# land transfer parent to child



## bluebubbles (17 Apr 2009)

I know that if I buy a site from my parents and its under 1 acre and less than €500k, then I don’t have to pay stamp duty on it and they don’t have to pay capital gains tax as long as it’s to be used for my primary residence. 
I was also speaking to my solicitor and he said that usually the bank don’t mind if myself and a partner are both on the mortgage and only my name is on the site. Even if we’re borrowing 92% of the cost of the house when it will be finished, that is we’re both borrowing the money to buy the site but only my name will be on it. 
When I mentioned this to the bank they didn’t seem very happy and told me to go back to the solicitor as they didn’t think it could be done. 
Does anyone know if it can be done?


----------



## Vanilla (17 Apr 2009)

Your solicitor is right ( naturally).


----------



## bluebubbles (20 Apr 2009)

Thanks for that, hopefully the bank will do what he says now and all will be well.


----------



## KFB123 (20 Apr 2009)

Yes, the solicitor is correct, however not every bank accepts this, as your partner could turn out to be your spouse and is entitled to 50%of the site. It all depends on the bank. 
I know if a husband and wife were to buy a house both names would have to be on the deeds.


----------



## csirl (20 Apr 2009)

Banks arent obliged to give loans to anyone - the conditions or circumstances they insist on can vary on a case by case basis. They generally dont take instructions from a customers solicitor.


----------



## bluebubbles (20 Apr 2009)

I understand that the bank dont have to do anything the solicitor says. I'm just hoping that they will since I'll have to find one eventually that will if my own bank wont.


----------



## blackbrera (20 Apr 2009)

KFB123 said:


> Yes, the solicitor is correct, however not every bank accepts this, _as your partner could turn out to be your spouse and is entitled to 50%of the site. _It all depends on the bank_. _
> 
> *Italicised and underlined portion above is not true.  There is no automatic entitlement to 50% of a spouse's assets.*
> 
> ...



Your bank likely doesn't understand the full position.  Are you going to buy the site from your parents for full market value?  Or, are they giving you the site?  If it's the latter, then you need to own the site in your sole name for three years, without transferring a share to your partner.  If you do transfer within three years, your partner is treated as getting the site directly from your parent, and pays "Gift Tax" at full whack as they are a "stranger" to your parent.  Even if married to you the treatment would be the same.

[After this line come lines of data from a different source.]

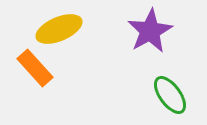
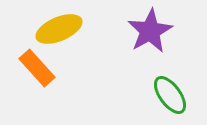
orange rectangle: moved 2 px right
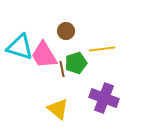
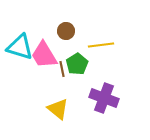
yellow line: moved 1 px left, 4 px up
green pentagon: moved 1 px right, 1 px down; rotated 15 degrees counterclockwise
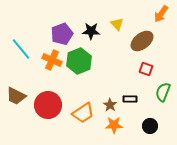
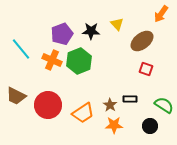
green semicircle: moved 1 px right, 13 px down; rotated 102 degrees clockwise
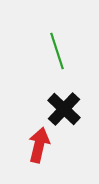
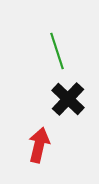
black cross: moved 4 px right, 10 px up
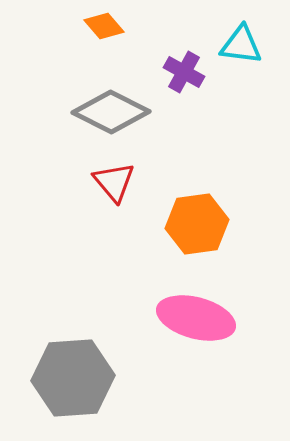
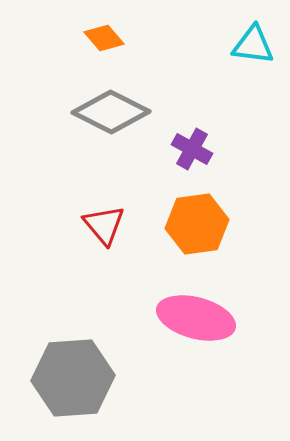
orange diamond: moved 12 px down
cyan triangle: moved 12 px right
purple cross: moved 8 px right, 77 px down
red triangle: moved 10 px left, 43 px down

The way around this is you solely on title, but you and your partner on the mortgage.  The bank even if they understand the situation may not agree to this as their security would be a property solely owned by you.

Can I suggest that your solicitor is asked to speak or write to the lender if you're sticking with this lender?


----------



## bluebubbles (20 Apr 2009)

i am buying the site at market value from my parents but both myself and partner will be on the mortgage and the cost of the site is included in the mortgage figure. 
i have asked my solicitor to give me in writting what i have to explain to the bank and see if they are happy to go with that. if not i'll ask him to speak to them directly. 
Thank you for all the replys.


----------